I was raised in a family where I attended both Roman Catholic and Southern Baptist church services. When I was a senior in high school, I felt I had a calling to the priesthood. During my freshman year at a Jesuit college I started reading the works of Pierre Teilhard de Chardin, a French, Jesuit priest who was also an archeologist. When my  counselor discovered that I was reading de Chardin, he told me that I had to stop reading him and forget everything I had read. I refused to do that. My counselor stated that since I was unable to follow the vow of obedience that the priesthood was not going to be my future. In fact, he stated that he doubted that I would be Catholic or even Christian in a few years. I was shocked, I could not imagine myself not being Catholic. But by the time I was in my mid-twenties, I had abandoned the Christian faith.

During my sophomore at a public institution, I attended a workshop on the Theosophical Society. Through their publishing house, Quest Books, I starting reading on many of the other religious traditions. I found great wisdom in Judaism, Hinduism and especially Buddhism. For me, Christianity became too mythical and limiting.

It was also during my sophomore year that I learned to meditate. The exploration of consciousness, intuition and insight through meditation became and has stayed my foundational spiritual practice.

I continued to read in various religious traditions and books on meditation through my twenties. As I moved into my thirties, although I continued to mediate and occasionally  read or watch a PBS program of a spiritual nature, I primarily focused on my career of teaching computer programming.

I was fifty-four years old, when I attended that first retreat with Sally. For the first time in decades, I felt I found a spiritual home. When they asked for volunteers to go through the training to become facilitators of Circles of Trust, I immediately raised my hand. I went through the two-year training program through the Center for Formation in Higher Education.

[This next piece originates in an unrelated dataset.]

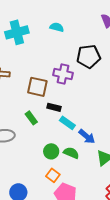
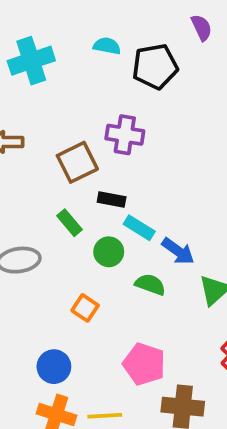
black pentagon: (89, 56) -> (155, 66), moved
brown square: (37, 87) -> (77, 162), turned -35
green circle: (51, 151) -> (109, 252), moved
orange square: (53, 175) -> (85, 308), moved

During this time, I took down from my bookshelves all my books on computer programming and other computer science topics. I opened boxes of books on the religious traditions and meditation that I had packed away some twenty-five years before. I started buying many more books on spirituality, poetry and meditation. I started attending other types of spiritual retreats besides Circles of Trust. Starting in September of 2006, I attended the two-year program at One Spirit Interfaith Seminary in New York City to become an ordained interfaith minister. I have attended conferences and been a speaker at some of them that related to the idea of Interspirituality, which was proposed by Brother Wayne Teasdale in his book The Mystic Heart: Discovering a Universal Spirituality in the World’s Religions.

Now I have found my own voice as a spiritual person, who can claim no religious tradition. This website where I put my voice out into the world.

I should also mention that I retired from full-time teaching in 2005 and part-time teaching in 2009. I attended a couple of retreats and classes in western North Carolina in 2003 to 2005. I fell in love with the Blue Ridge Mountains on my very first trip. I moved to just outside of Asheville in August 2009. So now, nothing that I wrote in the vision of my future prior to my heart surgery is now true.